- **Work required**: Repeat only the lines below from the one containing "Locate an element on the screen. The" through the one containing "What do you see at coordinates (228, 2449)", inclusive, exactly as written.

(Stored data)

····················

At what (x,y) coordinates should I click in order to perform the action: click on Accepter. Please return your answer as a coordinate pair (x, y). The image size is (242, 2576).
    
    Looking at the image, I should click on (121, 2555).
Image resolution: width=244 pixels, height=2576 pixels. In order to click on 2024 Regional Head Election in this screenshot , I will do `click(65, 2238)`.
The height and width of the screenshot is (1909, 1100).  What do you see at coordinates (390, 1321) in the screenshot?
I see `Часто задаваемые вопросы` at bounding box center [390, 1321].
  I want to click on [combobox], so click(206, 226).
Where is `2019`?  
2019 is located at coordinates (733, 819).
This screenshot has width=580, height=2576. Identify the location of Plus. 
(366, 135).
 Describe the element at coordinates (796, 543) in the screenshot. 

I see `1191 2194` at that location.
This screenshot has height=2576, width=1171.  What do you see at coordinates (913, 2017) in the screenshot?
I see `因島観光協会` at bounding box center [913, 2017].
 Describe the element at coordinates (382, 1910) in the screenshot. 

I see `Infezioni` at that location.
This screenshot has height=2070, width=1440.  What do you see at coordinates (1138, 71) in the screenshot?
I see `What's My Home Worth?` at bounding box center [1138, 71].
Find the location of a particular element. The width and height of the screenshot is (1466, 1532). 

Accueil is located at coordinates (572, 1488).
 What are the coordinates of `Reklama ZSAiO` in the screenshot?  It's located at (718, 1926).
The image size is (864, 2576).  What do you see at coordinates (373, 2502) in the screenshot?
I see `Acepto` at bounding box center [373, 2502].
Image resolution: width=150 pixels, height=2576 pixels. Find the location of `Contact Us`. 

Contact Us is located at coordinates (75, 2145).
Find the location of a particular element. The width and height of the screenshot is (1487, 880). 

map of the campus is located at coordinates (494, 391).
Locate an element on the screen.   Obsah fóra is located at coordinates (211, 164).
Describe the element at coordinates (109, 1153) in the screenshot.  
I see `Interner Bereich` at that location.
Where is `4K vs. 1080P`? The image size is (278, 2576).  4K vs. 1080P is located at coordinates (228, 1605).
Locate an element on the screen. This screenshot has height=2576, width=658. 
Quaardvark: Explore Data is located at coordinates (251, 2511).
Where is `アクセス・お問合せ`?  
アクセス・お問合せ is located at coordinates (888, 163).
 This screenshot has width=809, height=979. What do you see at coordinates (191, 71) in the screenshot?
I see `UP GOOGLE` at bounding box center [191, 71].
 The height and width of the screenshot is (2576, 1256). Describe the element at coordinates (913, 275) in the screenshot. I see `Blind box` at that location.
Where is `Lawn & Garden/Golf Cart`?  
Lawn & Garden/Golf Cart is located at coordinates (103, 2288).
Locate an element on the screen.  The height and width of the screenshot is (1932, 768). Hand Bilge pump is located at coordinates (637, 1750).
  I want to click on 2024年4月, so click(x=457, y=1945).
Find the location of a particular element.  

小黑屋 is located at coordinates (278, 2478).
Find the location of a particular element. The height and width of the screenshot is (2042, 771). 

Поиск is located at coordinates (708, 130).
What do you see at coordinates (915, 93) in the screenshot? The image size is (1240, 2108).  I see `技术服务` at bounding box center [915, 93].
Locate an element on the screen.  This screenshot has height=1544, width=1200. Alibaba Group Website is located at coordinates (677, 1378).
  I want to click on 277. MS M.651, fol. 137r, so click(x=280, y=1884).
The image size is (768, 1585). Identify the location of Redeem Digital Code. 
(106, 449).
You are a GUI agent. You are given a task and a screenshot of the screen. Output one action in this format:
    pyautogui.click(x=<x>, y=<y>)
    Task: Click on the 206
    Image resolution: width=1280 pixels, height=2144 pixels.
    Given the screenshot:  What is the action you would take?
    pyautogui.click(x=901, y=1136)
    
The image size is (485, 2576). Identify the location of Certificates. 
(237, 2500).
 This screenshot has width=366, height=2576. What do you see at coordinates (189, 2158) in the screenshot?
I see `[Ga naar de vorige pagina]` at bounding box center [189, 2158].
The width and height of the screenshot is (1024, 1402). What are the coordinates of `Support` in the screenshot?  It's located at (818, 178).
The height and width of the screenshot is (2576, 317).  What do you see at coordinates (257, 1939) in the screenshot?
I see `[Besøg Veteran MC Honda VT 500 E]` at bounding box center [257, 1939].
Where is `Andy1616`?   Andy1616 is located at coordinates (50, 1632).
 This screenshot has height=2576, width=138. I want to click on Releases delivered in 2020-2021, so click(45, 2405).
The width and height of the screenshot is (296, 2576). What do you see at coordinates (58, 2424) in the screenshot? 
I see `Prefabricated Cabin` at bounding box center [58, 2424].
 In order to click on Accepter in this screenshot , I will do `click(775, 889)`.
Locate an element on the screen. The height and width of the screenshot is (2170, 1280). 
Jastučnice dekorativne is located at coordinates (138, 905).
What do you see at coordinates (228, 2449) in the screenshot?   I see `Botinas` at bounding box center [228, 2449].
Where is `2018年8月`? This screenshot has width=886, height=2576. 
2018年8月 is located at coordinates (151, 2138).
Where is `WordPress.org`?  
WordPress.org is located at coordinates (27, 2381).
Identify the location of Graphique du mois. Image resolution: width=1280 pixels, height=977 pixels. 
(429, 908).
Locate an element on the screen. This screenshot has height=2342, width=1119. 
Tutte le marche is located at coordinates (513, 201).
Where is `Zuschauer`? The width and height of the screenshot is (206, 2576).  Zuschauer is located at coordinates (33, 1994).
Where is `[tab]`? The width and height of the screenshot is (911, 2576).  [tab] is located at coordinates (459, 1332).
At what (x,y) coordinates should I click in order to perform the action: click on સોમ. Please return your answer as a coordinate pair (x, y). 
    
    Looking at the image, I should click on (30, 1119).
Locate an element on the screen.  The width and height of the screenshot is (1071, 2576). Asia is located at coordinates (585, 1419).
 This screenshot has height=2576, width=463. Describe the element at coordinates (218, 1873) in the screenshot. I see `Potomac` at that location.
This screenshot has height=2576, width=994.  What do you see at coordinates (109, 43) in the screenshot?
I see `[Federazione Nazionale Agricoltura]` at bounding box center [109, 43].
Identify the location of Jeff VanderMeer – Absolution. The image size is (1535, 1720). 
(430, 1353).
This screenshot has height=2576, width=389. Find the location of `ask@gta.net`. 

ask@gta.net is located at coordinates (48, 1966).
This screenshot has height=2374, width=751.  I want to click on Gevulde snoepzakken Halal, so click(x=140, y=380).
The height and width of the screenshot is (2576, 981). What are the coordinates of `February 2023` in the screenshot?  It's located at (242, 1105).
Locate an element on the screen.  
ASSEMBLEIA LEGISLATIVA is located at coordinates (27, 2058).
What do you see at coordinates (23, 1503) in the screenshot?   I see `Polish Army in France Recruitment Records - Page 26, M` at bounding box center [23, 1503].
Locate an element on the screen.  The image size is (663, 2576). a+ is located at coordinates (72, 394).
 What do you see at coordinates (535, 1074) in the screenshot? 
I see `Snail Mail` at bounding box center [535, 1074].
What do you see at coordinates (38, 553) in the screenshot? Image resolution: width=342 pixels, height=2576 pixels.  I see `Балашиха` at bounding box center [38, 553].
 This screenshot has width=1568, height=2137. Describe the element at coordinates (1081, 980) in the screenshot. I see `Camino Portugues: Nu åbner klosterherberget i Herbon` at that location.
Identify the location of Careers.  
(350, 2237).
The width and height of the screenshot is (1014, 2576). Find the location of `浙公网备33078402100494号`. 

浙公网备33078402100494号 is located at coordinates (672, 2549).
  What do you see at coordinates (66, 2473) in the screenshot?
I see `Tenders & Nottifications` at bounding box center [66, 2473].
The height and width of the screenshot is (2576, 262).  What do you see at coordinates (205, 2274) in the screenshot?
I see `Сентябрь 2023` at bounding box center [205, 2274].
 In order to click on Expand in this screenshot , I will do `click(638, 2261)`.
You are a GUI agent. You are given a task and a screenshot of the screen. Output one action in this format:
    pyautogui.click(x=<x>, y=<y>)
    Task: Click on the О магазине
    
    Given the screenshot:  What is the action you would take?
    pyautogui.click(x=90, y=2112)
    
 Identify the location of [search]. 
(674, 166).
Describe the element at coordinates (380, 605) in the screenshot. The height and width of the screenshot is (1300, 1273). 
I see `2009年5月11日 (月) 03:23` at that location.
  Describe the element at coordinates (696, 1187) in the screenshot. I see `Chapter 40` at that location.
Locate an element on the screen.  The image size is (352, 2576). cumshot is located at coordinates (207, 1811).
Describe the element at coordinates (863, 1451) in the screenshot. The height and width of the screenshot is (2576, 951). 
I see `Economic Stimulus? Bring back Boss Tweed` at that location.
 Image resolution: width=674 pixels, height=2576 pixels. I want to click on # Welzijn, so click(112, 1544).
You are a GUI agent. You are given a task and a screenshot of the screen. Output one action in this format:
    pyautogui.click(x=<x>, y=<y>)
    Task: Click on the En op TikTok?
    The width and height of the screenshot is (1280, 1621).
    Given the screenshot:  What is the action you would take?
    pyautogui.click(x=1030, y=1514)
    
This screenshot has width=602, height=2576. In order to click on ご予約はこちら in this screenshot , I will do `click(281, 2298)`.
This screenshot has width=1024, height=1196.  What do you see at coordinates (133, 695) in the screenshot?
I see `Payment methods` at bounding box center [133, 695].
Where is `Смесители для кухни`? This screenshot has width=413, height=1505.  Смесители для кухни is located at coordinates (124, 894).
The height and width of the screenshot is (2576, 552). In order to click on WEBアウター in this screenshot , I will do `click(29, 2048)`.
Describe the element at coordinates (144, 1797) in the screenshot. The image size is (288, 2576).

····················

- **Exercise solution**:
Locate an element on the screen. The height and width of the screenshot is (2170, 1280). 
Jastučnice dekorativne is located at coordinates (138, 905).
What do you see at coordinates (228, 2449) in the screenshot?   I see `Botinas` at bounding box center [228, 2449].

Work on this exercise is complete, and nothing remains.